(Records contained in a dataset)
☆ ☆ ☆

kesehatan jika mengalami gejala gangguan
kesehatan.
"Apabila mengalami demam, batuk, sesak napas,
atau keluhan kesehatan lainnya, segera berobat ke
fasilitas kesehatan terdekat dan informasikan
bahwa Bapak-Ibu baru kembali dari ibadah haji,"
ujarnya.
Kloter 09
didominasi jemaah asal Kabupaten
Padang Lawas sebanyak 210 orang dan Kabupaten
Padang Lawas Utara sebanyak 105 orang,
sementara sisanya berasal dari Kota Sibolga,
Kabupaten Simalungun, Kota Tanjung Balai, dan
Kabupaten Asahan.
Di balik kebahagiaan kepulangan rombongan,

☆ ☆ ☆

▶ _TASK TO CARRY OUT_: Print all the data exactly as shown above.

▶ _SOLUTION TO THE EXERCISE_:
kesehatan jika mengalami gejala gangguan
kesehatan.
"Apabila mengalami demam, batuk, sesak napas,
atau keluhan kesehatan lainnya, segera berobat ke
fasilitas kesehatan terdekat dan informasikan
bahwa Bapak-Ibu baru kembali dari ibadah haji,"
ujarnya.
Kloter 09
didominasi jemaah asal Kabupaten
Padang Lawas sebanyak 210 orang dan Kabupaten
Padang Lawas Utara sebanyak 105 orang,
sementara sisanya berasal dari Kota Sibolga,
Kabupaten Simalungun, Kota Tanjung Balai, dan
Kabupaten Asahan.
Di balik kebahagiaan kepulangan rombongan,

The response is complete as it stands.